Dan Fitch's posterous account

Archive for

January 2011

Hive parse_url

I have recently started working with Hive, an Apache project which sits on top of Hadoop and handles all of the management of turning SQL like commands into Map Reduce statements.  So far it is great, and I am using it to parse gigs worth of log data and make it available for queries, and reports.  

So this comes to a string manipulations method that works really well for this.  I am most interested in the query parameters on the url and parse_url has become my friend.  Parse_url takes 2 parameters that I use, the url, and the part of the url that you want the function to return.  

If your select statement had a field named url the you would use the method below to extract the query data from the url.

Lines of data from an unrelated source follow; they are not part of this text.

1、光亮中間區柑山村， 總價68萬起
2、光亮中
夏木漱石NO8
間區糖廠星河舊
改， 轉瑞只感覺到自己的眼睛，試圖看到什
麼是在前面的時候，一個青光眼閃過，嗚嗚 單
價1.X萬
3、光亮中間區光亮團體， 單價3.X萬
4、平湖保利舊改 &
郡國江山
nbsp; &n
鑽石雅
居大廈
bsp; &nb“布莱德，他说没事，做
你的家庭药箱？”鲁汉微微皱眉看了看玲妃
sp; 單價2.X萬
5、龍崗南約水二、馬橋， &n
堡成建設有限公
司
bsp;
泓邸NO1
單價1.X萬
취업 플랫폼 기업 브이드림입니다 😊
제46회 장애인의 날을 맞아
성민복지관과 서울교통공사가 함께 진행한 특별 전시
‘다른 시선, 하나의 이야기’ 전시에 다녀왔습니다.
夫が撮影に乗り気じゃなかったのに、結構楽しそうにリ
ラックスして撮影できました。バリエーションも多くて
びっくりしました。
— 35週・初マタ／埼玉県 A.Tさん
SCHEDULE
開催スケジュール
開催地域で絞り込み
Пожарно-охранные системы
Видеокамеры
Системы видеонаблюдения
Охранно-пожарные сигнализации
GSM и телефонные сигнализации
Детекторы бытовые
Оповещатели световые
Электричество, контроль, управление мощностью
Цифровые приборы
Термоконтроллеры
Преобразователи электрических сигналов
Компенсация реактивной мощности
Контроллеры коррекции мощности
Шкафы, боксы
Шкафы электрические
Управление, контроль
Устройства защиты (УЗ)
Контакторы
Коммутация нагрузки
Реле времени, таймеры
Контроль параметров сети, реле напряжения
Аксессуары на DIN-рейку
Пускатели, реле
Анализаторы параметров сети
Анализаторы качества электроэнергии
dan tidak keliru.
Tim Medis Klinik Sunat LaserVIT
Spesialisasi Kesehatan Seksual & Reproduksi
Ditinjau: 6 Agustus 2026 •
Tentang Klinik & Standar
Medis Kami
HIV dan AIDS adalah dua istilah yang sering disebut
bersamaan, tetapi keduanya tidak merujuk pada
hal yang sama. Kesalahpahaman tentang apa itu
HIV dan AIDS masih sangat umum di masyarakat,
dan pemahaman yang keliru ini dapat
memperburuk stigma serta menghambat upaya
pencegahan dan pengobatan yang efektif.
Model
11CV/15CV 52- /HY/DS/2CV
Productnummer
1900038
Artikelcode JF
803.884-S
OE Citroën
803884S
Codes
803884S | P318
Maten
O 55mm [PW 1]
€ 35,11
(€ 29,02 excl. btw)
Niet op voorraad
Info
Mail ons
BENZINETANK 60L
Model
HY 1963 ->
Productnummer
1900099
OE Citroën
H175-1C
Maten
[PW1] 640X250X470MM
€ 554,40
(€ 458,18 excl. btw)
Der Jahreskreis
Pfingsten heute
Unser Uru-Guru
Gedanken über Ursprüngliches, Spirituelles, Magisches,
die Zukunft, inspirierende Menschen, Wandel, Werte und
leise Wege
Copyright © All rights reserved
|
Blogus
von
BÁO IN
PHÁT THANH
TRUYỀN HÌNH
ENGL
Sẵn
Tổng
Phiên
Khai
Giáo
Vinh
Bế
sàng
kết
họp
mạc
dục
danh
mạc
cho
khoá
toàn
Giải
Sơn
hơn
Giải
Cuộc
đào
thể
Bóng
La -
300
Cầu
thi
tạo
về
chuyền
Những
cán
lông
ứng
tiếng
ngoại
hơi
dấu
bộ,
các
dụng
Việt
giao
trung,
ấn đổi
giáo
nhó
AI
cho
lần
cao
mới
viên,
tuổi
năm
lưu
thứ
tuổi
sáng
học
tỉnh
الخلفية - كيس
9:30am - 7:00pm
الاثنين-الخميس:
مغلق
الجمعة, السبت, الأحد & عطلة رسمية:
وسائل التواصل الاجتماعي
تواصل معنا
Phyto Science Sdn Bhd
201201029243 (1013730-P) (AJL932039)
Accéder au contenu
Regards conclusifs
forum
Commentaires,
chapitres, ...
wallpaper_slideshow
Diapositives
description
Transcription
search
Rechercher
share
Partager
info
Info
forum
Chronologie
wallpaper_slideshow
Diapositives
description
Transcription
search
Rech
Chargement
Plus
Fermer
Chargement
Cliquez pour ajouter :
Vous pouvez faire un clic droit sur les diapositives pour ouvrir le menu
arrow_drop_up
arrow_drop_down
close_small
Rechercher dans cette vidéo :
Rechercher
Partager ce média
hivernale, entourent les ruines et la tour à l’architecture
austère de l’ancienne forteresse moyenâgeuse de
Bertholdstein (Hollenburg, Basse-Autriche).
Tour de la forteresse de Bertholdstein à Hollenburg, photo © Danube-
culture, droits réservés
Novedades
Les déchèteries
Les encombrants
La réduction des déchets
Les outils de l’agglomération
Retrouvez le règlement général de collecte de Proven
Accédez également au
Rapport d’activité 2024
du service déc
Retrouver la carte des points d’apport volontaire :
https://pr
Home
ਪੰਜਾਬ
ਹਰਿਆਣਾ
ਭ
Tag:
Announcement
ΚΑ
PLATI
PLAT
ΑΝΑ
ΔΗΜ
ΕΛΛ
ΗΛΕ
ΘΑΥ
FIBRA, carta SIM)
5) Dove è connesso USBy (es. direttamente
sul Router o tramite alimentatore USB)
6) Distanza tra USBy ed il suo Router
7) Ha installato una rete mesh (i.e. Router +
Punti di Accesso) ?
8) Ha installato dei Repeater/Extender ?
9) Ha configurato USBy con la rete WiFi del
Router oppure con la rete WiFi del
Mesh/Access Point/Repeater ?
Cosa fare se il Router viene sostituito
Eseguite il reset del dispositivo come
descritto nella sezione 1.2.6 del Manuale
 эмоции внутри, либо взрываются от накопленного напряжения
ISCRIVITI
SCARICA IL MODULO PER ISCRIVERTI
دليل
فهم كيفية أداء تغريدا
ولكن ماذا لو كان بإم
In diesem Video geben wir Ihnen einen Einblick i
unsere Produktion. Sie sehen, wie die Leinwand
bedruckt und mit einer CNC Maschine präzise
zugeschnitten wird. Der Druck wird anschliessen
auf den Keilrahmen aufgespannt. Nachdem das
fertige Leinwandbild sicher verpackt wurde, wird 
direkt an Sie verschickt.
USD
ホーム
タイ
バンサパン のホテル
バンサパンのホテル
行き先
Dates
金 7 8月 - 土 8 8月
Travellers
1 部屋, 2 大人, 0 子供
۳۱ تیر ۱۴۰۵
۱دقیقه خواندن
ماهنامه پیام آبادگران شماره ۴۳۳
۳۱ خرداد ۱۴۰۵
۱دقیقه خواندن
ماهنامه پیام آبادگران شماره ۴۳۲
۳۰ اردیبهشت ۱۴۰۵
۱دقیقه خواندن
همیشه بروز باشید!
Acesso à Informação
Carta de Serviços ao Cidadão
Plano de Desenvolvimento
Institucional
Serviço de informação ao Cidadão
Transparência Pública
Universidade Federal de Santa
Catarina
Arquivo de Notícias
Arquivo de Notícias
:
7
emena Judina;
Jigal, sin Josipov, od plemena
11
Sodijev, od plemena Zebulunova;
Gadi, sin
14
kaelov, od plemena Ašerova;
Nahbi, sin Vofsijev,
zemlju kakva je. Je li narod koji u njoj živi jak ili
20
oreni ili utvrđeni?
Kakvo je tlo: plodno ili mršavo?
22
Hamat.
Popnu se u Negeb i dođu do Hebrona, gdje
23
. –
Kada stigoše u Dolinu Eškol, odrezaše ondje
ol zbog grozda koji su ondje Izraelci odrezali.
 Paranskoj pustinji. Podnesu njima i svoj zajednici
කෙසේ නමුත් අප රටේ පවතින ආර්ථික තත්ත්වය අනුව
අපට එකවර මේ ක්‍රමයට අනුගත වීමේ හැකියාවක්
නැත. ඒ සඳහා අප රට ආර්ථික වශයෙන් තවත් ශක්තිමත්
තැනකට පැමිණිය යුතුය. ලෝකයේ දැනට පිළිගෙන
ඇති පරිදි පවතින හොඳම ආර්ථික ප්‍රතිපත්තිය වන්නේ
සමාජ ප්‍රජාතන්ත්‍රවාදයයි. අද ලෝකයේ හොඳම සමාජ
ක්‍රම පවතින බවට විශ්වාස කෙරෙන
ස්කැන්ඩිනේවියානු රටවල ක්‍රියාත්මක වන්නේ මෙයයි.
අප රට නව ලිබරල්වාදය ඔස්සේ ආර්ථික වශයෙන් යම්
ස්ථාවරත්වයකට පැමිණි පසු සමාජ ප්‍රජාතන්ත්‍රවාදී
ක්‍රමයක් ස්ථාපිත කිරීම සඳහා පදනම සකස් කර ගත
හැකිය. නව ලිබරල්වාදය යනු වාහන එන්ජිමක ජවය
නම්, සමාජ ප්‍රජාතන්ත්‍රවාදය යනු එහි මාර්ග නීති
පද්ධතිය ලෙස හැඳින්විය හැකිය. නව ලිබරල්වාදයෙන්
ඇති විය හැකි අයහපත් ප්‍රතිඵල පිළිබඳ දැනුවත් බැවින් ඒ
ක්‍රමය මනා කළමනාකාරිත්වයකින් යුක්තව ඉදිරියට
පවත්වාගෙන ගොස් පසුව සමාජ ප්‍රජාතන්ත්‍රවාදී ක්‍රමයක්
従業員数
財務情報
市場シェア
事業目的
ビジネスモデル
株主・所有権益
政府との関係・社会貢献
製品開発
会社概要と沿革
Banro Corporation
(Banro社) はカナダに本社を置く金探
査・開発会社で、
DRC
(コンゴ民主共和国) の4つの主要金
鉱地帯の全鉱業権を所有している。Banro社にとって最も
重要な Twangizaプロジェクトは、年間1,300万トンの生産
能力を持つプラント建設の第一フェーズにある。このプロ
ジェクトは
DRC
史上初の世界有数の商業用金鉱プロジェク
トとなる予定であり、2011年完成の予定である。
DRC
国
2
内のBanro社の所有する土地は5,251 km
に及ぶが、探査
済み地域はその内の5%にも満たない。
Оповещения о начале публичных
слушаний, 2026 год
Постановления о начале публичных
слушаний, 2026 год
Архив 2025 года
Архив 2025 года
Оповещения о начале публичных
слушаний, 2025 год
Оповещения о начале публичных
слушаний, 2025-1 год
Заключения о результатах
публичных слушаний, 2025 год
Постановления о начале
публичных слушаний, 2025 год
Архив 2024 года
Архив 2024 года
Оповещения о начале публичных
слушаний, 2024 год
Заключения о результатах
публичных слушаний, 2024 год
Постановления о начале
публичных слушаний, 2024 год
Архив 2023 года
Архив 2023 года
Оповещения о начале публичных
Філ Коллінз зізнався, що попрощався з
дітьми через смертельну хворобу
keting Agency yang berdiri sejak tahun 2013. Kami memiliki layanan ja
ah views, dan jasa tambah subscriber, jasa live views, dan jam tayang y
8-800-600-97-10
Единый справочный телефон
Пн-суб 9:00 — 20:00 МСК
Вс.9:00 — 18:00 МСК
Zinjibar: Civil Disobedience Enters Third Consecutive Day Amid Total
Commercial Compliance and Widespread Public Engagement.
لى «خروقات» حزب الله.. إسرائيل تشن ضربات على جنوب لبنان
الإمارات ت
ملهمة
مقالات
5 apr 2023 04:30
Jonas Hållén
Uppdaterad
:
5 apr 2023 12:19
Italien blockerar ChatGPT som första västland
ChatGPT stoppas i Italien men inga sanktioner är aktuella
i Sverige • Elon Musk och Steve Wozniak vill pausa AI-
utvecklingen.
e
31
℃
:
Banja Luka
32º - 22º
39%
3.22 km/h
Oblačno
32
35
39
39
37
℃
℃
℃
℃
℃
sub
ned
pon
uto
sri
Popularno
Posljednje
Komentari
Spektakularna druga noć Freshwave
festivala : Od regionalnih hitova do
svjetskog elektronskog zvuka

url = "http://danfitch.net/stuff?a=1&b=42&x=abc"

parse_url(url,"QUERY")

The value that is returned is "a=1&b=42&x=abc".  And because we can take this one step further and convert the query into a hash map using another great method "str_to_map".  str_to_map takes 3 parameters, the string you want to convert, the character separating the key value pairs, and the character separating the key from the value.

params = "a=1&b=42&x=abc"

str_to_map(str_to_map,"&","=")

The value that is returned is a Hash with the keys and values {"a"=>"1","b"=>"42","x"=>"abc"}.  And because Hive supports a MAP type you take the values returned from str_to_map and store them into a MAP field.  So if your url changes and you add a parameter to it you won't have to update your Hive table it will just accept the new key and value into its MAP

 

Example

 

 

CREATE TABLE AKAMAI_LOGS (
ip STRING,
day STRING,
time STRING,
request STRING,
result STRING,
bytes STRING,
referrer STRING,
user_agent STRING)
ROW FORMAT SERDE 'org.apache.hadoop.hive.contrib.serde2.RegexSerDe'
WITH SERDEPROPERTIES (
"input.regex" = "(\\S+)\\s\\S+\\s\\S+\\s\\[([^:\\]]*):([^\\]]*)\\]\\s\"([^\"]*)\"\\s(\\d*)\\s(\\d*)\\s\"([^\"]*)\"\\s\"([^\"]*)\"\\s\"([^\"]*)\"$"
);

 

CREATE TABLE REQUESTS (
dt STRING,
ip STRING,
params MAP<STRING,STRING>)
PARTITIONED BY(day STRING)
STORED AS SEQUENCEFILE;

#Below I get the raw data from the logs and prep it before putting it into my table.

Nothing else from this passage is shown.